'''
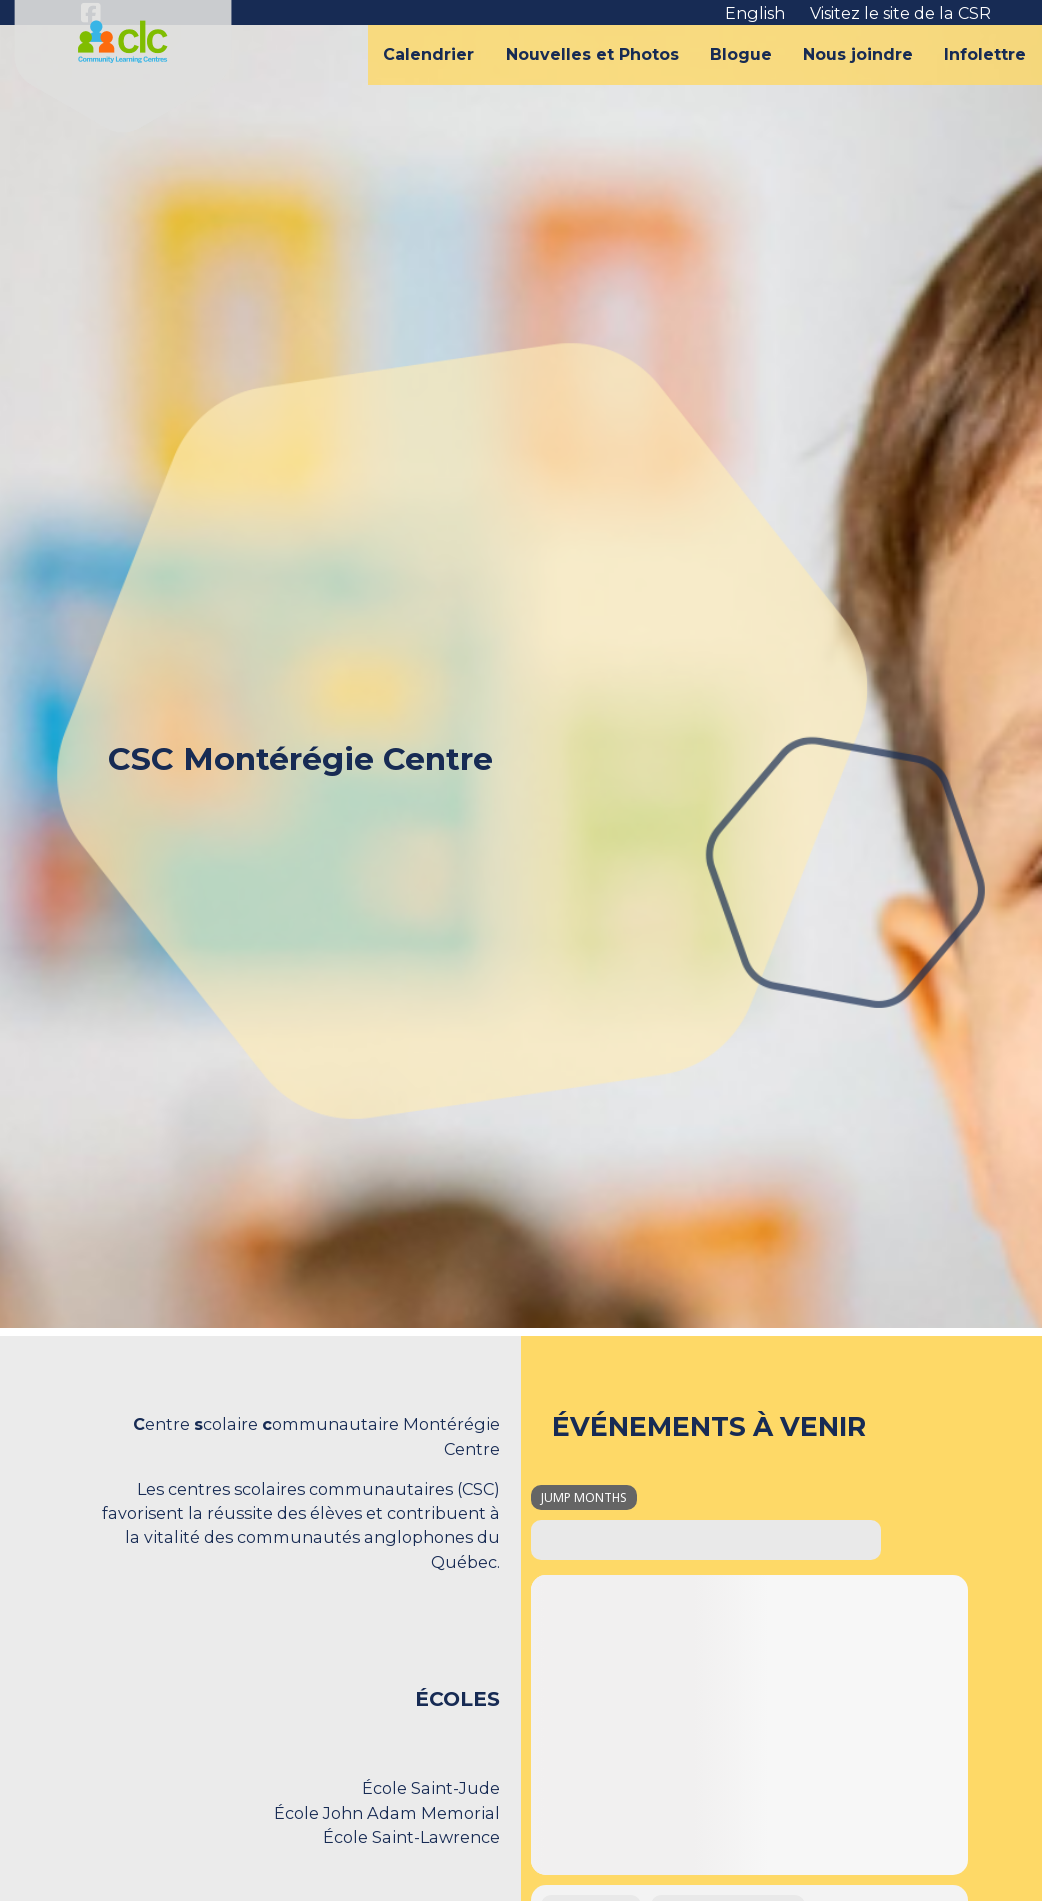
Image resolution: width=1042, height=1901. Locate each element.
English (755, 13)
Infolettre (985, 54)
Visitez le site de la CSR (900, 13)
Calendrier (428, 54)
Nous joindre (858, 54)
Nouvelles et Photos (592, 54)
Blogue (741, 54)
'''
Task: Set each line of the records down exactly, leaving every picture out.

Response to the exercise:
Image resolution: width=1042, height=1901. Locate each element.
English (755, 13)
Infolettre (985, 54)
Visitez le site de la CSR (900, 13)
Calendrier (428, 54)
Nous joindre (858, 54)
Nouvelles et Photos (592, 54)
Blogue (741, 54)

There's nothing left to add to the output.